José Batista de Azevedo, trabalhador do setor canavieiro e pai de Cássio — Foto: Cedida/José Batista de Azevedo
Cássio falou ao g1 que, no corte da cana, o pagamento é feito de acordo com a produção. Esses trabalhadores não recebem um salário referente à quantidade de horas de trabalho no canavial, mas à quantidade de cana cortada. Já nos períodos de plantio e de capinagem, eles recebem pelo dia trabalhado.
Os salários também variam de acordo com o trabalho. Quando os trabalhadores recebem de acordo com o que produzem, têm em em média uma renda mensal de R$ 2,5 mil. Quando ganham por diária, o valor é menor e gira em torno de R$ 1,5 mil por mês.
“No corte, a gente ganha conforme a gente trabalha, a gente trabalha por produção, aí o que a gente fizer é da gente. As outras coisas nós recebemos pelo dia que trabalhamos. É um trabalho cansativo, mas dentro da realidade. A gente trabalha por necessidade, para poder ter dinheiro para pagar as contas”, disse.

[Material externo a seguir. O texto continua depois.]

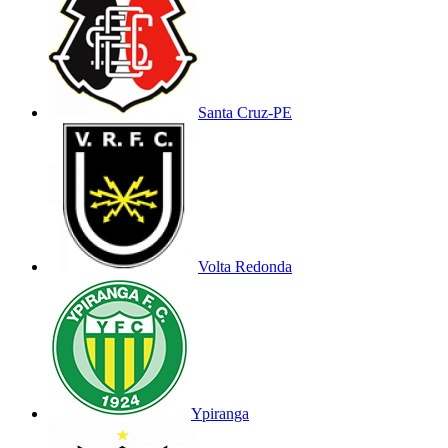
Santa Cruz-PE
Volta Redonda
Ypiranga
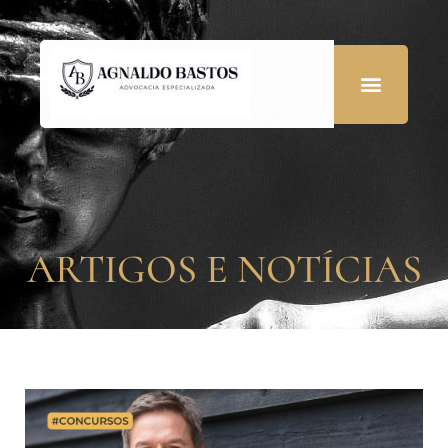
ARTIGOS E NOTÍCIAS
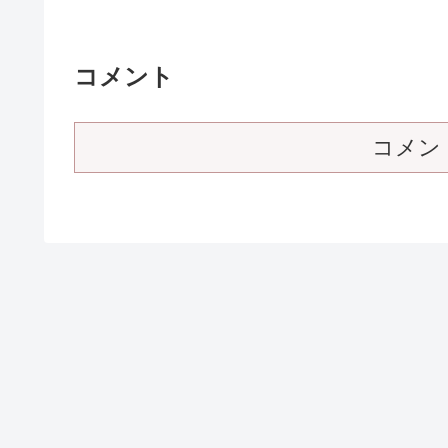
コメント
コメン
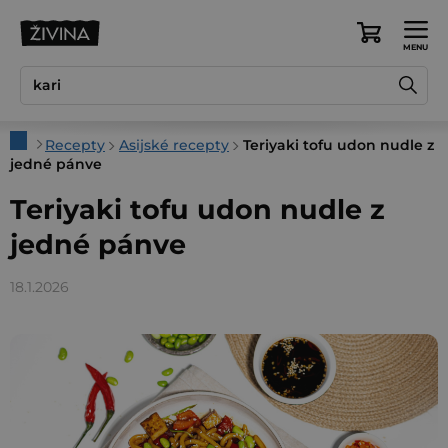
Přejít
na
Nákupní
obsah
košík
Domů
Recepty
Asijské recepty
Teriyaki tofu udon nudle z
jedné pánve
Teriyaki tofu udon nudle z
jedné pánve
18.1.2026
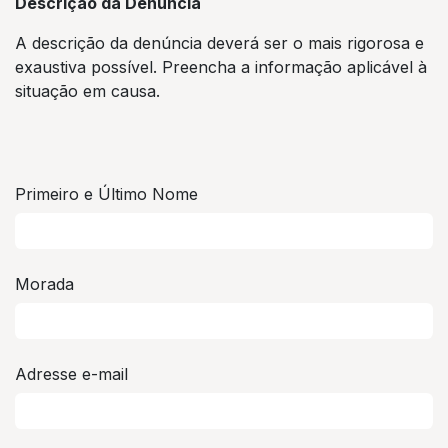
Descrição da Denúncia
A descrição da denúncia deverá ser o mais rigorosa e
exaustiva possível. Preencha a informação aplicável à
situação em causa.
Primeiro e Último Nome
Morada
Adresse e-mail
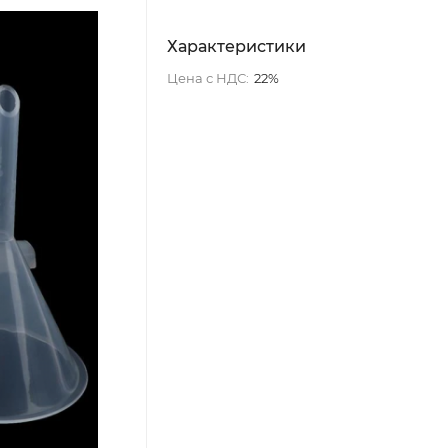
Характеристики
Цена с НДС:
22%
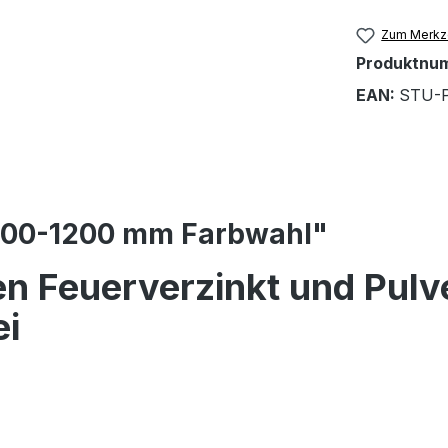
Zum Merkze
Produktnu
EAN:
STU-
 600-1200 mm Farbwahl"
en Feuerverzinkt und Pulv
ei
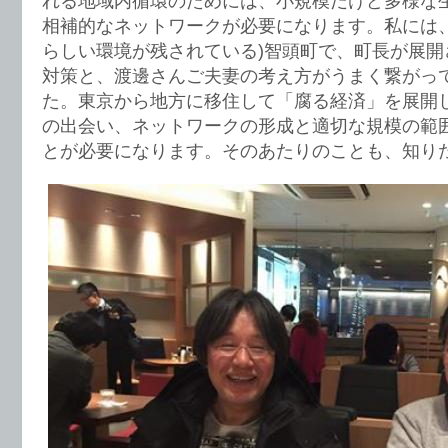
れる地域内循環のためには、小規模だけど多様な
相補的なネットワークが必要になります。私には、
らしい環境が残されている)智頭町で、町長が展開
対策と、渡邊さんご夫妻の考え方がうまく繋がっ
た。東京から地方に移住して「腐る経済」を展開
の出会い、ネットワークの形成と適切な規模の範
とが必要になります。そのあたりのことも、知り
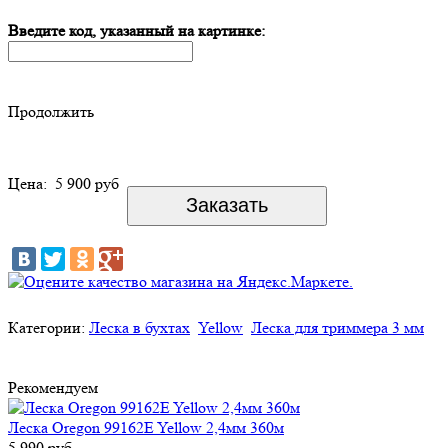
Введите код, указанный на картинке:
Продолжить
Цена:
5 900 руб
Категории:
Леска в бухтах
Yellow
Леска для триммера 3 мм
Рекомендуем
Леска Oregon 99162E Yellow 2,4мм 360м
5 990 руб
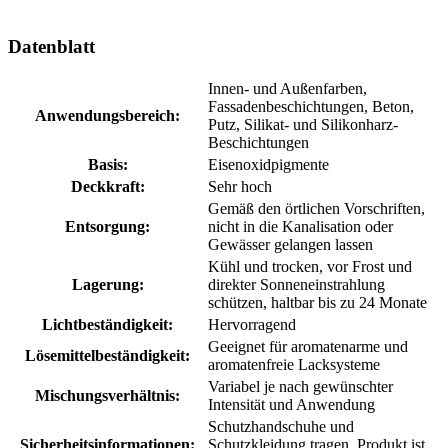
Datenblatt
Innen- und Außenfarben,
Fassadenbeschichtungen, Beton,
Anwendungsbereich:
Putz, Silikat- und Silikonharz-
Beschichtungen
Basis:
Eisenoxidpigmente
Deckkraft:
Sehr hoch
Gemäß den örtlichen Vorschriften,
Entsorgung:
nicht in die Kanalisation oder
Gewässer gelangen lassen
Kühl und trocken, vor Frost und
Lagerung:
direkter Sonneneinstrahlung
schützen, haltbar bis zu 24 Monate
Lichtbeständigkeit:
Hervorragend
Geeignet für aromatenarme und
Lösemittelbeständigkeit:
aromatenfreie Lacksysteme
Variabel je nach gewünschter
Mischungsverhältnis:
Intensität und Anwendung
Schutzhandschuhe und
Sicherheitsinformationen:
Schutzkleidung tragen, Produkt ist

Durante o trabalho, cada um deles chega a cortar 2.500 metros lineares de cana-de-açúcar por dia.
Pai e filho encontraram no setor canavieiro uma alternativa de fonte de renda.
“Não é o que eu gostaria de estar fazendo no momento, isso é uma alternativa que eu encontrei para ter uma renda. A gente não vive uma vida tranquila, a gente vive no limite, porque as condições de trabalho são puxadas e a gente não ganha bem”, disse ao g1 José Batista.

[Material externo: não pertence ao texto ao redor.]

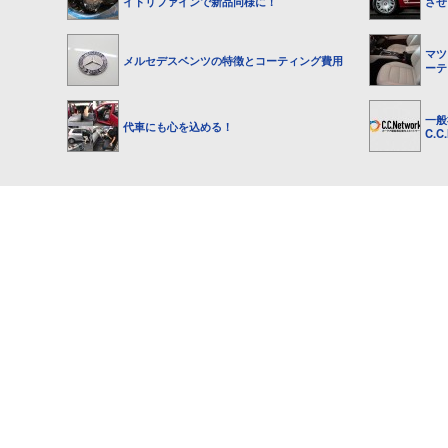
イトリファインで新品同様に！
させ
マツ
メルセデスベンツの特徴とコーティング費用
ーテ
一般
代車にも心を込める！
C.C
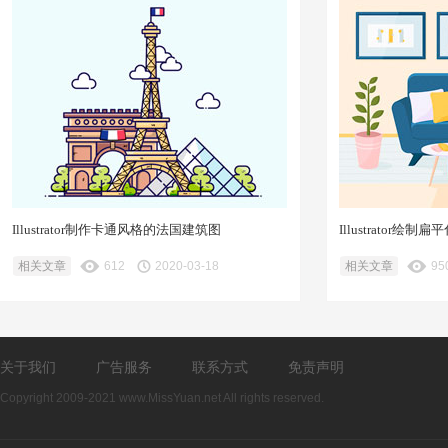
Illustrator制作卡通风格的法国建筑图
Illustrator
相关文章
612
2020-03-18
相关文章
95
关于我们
广告服务
联系方式
免责声明
Copyright 2009-2021 www.MissYuan.net All rights reserved.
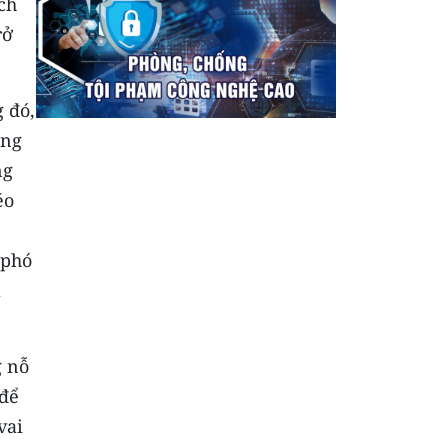
ch
rở
g đó,
ong
ng
éo
 phó
à
g nỗ
 để
vai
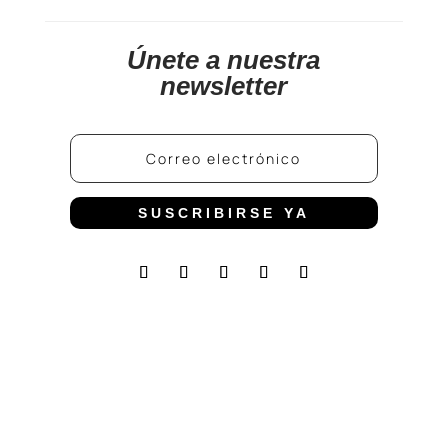
Únete a nuestra
newsletter
SUSCRIBIRSE YA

Apesar de o trabalho não ser exatamente aquele com o qual eles sonharam, ter a companhia um do outro ajuda na rotina exaustiva.

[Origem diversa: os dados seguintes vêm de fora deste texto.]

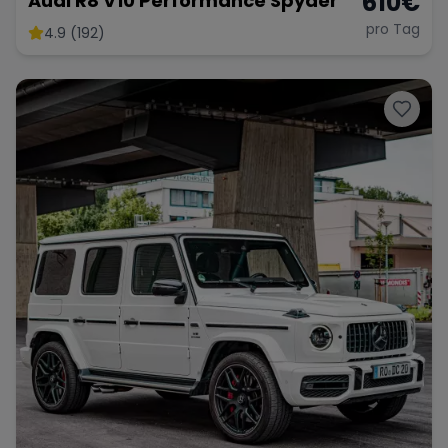
610
€
Audi R8 V10 Performance Spyder
pro Tag
4.9 (192)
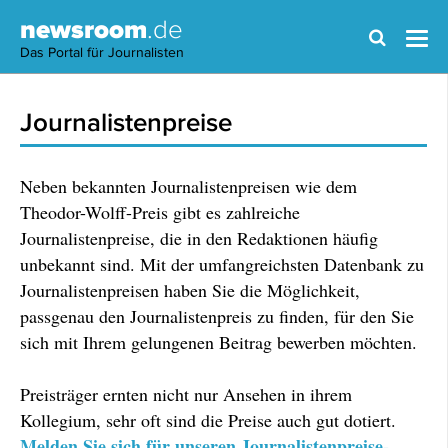
newsroom
.de
Das Portal für Journalisten
Journalistenpreise
Neben bekannten Journalistenpreisen wie dem
Theodor-Wolff-Preis gibt es zahlreiche
Journalistenpreise, die in den Redaktionen häufig
unbekannt sind. Mit der umfangreichsten Datenbank zu
Journalistenpreisen haben Sie die Möglichkeit,
passgenau den Journalistenpreis zu finden, für den Sie
sich mit Ihrem gelungenen Beitrag bewerben möchten.
Preisträger ernten nicht nur Ansehen in ihrem
Kollegium, sehr oft sind die Preise auch gut dotiert.
Melden Sie sich für unseren Journalistenpreise-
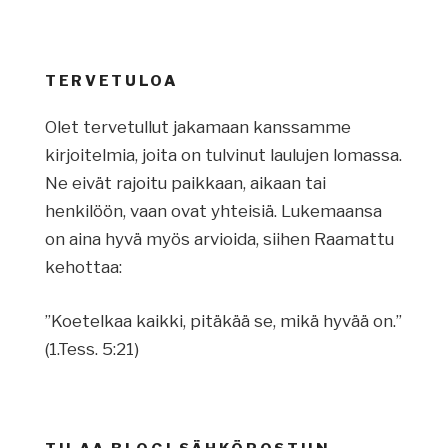
TERVETULOA
Olet tervetullut jakamaan kanssamme
kirjoitelmia, joita on tulvinut laulujen lomassa.
Ne eivät rajoitu paikkaan, aikaan tai
henkilöön, vaan ovat yhteisiä. Lukemaansa
on aina hyvä myös arvioida, siihen Raamattu
kehottaa:
”Koetelkaa kaikki, pitäkää se, mikä hyvää on.”
(1.Tess. 5:21)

“É gratificante ver ele trabalhando comigo. Graças a Deus, ele não tomou o caminho errado. Foi bem criado, é muito gratificante ver ele trabalhando, principalmente pela idade dele, pois têm muitos que não conseguem um trabalho para se manter e preferem optar por outro lado, é uma renda de trabalho para ele, para ele se manter, para o custo de vida dele também”, ressaltou o pai.
Cássio Amorim de Azevedo, trabalhador do setor canavieiro e filho de José Batista — Foto: Cedida/Cássio Amorim de Azevedo
José Batista ainda relembrou ao g1 seu grande sonho como profissional, que era se tornar um jogador de futebol.
“Sonhava em ser jogador de futebol, cheguei a fazer teste, passei, mas, por problemas pessoais, não pude continuar. O meu sonho não era ser um cortador de cana e, sim, um jogador de futebol”, pontuou.
Apesar dos sonhos interrompidos e da cansativa rotina de trabalho, pai e filho continuam lutando diariamente para viver, ou melhor, sobreviver com o trabalho que exercem.
O esforço diário é a realidade de mais de 300 mil brasileiros. A informação é da Confederação Nacional dos Trabalhadores Assalariados e Assalariadas Rurais.
A Contar informou ao g1 que o número foi obtido por meio do levantamento mais recente da Pesquisa Nacional por Amostra de Domicílios Contínua (PNAD), do Instituto Brasileiro de Geografia e Estatística (IBGE).
Em dezembro de 2020, conforme a Relação Anual de Informações Sociais (Rais), o Brasil contabilizava 105.128 trabalhadores no setor canavieiro. Já o Estado de São Paulo era composto por 54.432 desses profissionais. Na região de Presidente Prudente (SP), que fica no Oeste Paulista, o número de trabalhadores era de 2.128.
No primeiro trimestre de 2021, conforme levantamento da PNAD, foram contabilizados 316 mil trabalhadores no setor canavieiro no Brasil e 82 mil no Estado de São Paulo. Esses números são referentes a trabalhadores formais e informais.
De acordo com a Contar, o trabalho na cana é dividido por safras e no Centro-Sul, geralmente, a safra ocorre no primeiro semestre, enquanto no Nordeste é no segundo semestre.
“Então, essa variação entre dezembro e o primeiro trimestre de 2021 é normal, é um período em que há uma concentração maior de trabalhadores”, explicou a entidade ao g1.